D’après moi, cet amour, le vrai, c’est avant tout d’accepter qu’il soit mieux pour celui à qui nous vouons tout cet amour de ne jamais voir le jour. Il est donc possible pour moi de vivre l’amour inconditionnel grâce à l’enfant que je ne connaîtrai jamais, parce que je choisis de lui offrir la non-existence au lieu de la vie apocalyptique qui l’attend ici sur Terre. Et si ça ne suffit pas, je peux m’occuper des enfants dans le besoin, peut-être même en adopter un, voilà un geste puissant d’amour : consacrer sa vie à donner à autrui une existence moins triste dans un monde qui l’est déjà bien assez.
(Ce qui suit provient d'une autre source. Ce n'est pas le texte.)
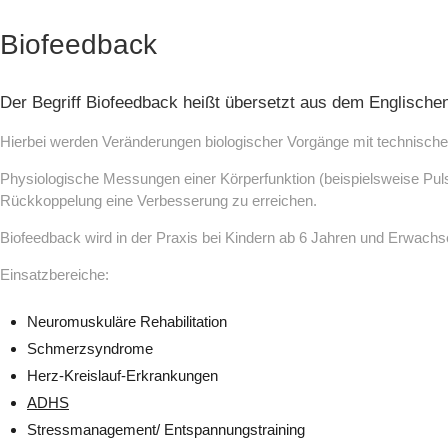
Biofeedback
Neurologie
Kontakt
Der Begriff Biofeedback heißt übersetzt aus dem Englisch
Neurofeedback
Impressum
Hierbei werden Veränderungen biologischer Vorgänge mit technischen
Psychiatrie
Datenschutz
Physiologische Messungen einer Körperfunktion (beispielsweise Puls)
Rückkoppelung eine Verbesserung zu erreichen.
Biofeedback
Biofeedback wird in der Praxis bei Kindern ab 6 Jahren und Erwach
Einsatzbereiche:
Neuromuskuläre Rehabilitation
Schmerzsyndrome
Herz-Kreislauf-Erkrankungen
ADHS
Stressmanagement/ Entspannungstraining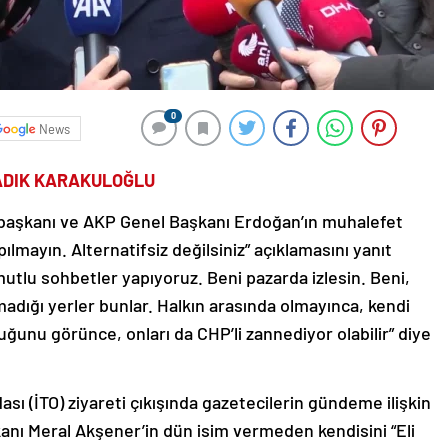
0
News
SADIK KARAKULOĞLU
aşkanı ve AKP Genel Başkanı Erdoğan’ın muhalefet
mayın. Alternatifsiz değilsiniz” açıklamasını yanıt
tlu sohbetler yapıyoruz. Beni pazarda izlesin. Beni,
adığı yerler bunlar. Halkın arasında olmayınca, kendi
ğunu görünce, onları da CHP’li zannediyor olabilir” diye
ı (İTO) ziyareti çıkışında gazetecilerin gündeme ilişkin
şkanı Meral Akşener’in dün isim vermeden kendisini “Eli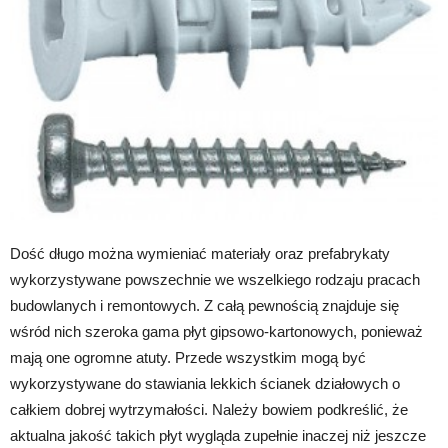
Dość długo można wymieniać materiały oraz prefabrykaty
wykorzystywane powszechnie we wszelkiego rodzaju pracach
budowlanych i remontowych. Z całą pewnością znajduje się
wśród nich szeroka gama płyt gipsowo-kartonowych, ponieważ
mają one ogromne atuty. Przede wszystkim mogą być
wykorzystywane do stawiania lekkich ścianek działowych o
całkiem dobrej wytrzymałości. Należy bowiem podkreślić, że
aktualna jakość takich płyt wygląda zupełnie inaczej niż jeszcze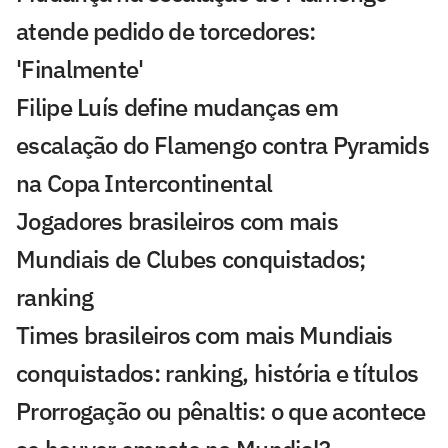
atende pedido de torcedores:
'Finalmente'
Filipe Luís define mudanças em
escalação do Flamengo contra Pyramids
na Copa Intercontinental
Jogadores brasileiros com mais
Mundiais de Clubes conquistados;
ranking
Times brasileiros com mais Mundiais
conquistados: ranking, história e títulos
Prorrogação ou pênaltis: o que acontece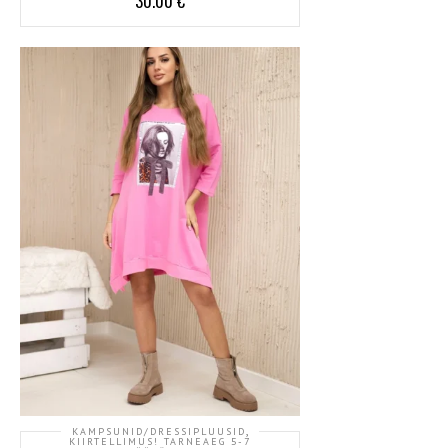
30.00
€
,
KAMPSUNID/DRESSIPLUUSID
KIIRTELLIMUS! TARNEAEG 5-7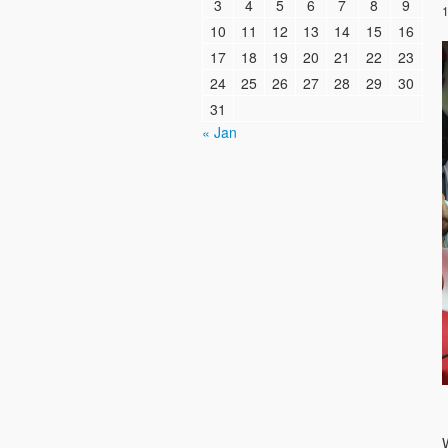
3
4
5
6
7
8
9
1
10
11
12
13
14
15
16
17
18
19
20
21
22
23
24
25
26
27
28
29
30
31
« Jan
W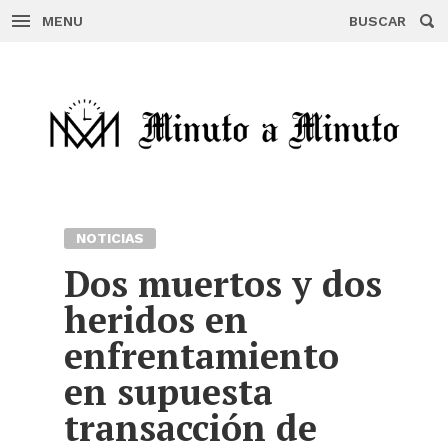
MENU
BUSCAR
Skip
to
content
NOTICIAS
Dos muertos y dos
heridos en
enfrentamiento
en supuesta
transacción de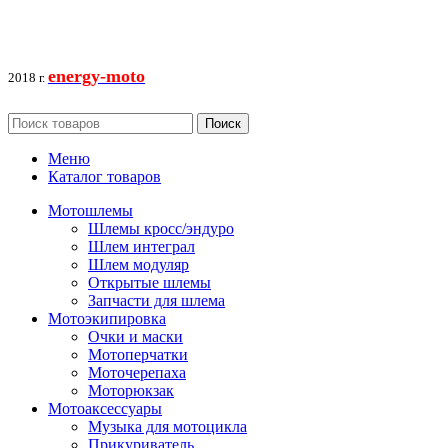
energy-moto
2018 г.
Поиск
Меню
Каталог товаров
Мотошлемы
Шлемы кросс/эндуро
Шлем интеграл
Шлем модуляр
Открытые шлемы
Запчасти для шлема
Мотоэкипировка
Очки и маски
Мотоперчатки
Моточерепаха
Моторюкзак
Мотоаксессуары
Музыка для мотоцикла
Прикуриватель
« Je n’enfanterai jamais ». Suis-je capable de tenir cette promesse ? Je suis terrifiée à l’idée qu’un jour mon corps, instinctivement fait pour donner la vie, trahisse cet engagement. Je me rattache pourtant au fait que la société ne changera pas : elle sera toujours destinée à détruire l’environnement un peu plus chaque jour, et à offrir les décombres d’une Terre aux prochaines vies.
J’ose espérer que les aiguilles qui indiquent minuit moins une à la planète seront plus fortes que mon horloge biologique. Je fais le deuil des neuf mois de grossesse, des coups de pied me chatouillant le bas-ventre, et des séjours chez le médecin permettant d’entendre un coeur battre en moi : renoncer est mon dernier instinct d’humanité.
Le texte a été publié la première fois le 27 août 2019 dans le journal La Taupe et repris le 25 novembre suivant dans dans la section « Idées » des pages du Devoir.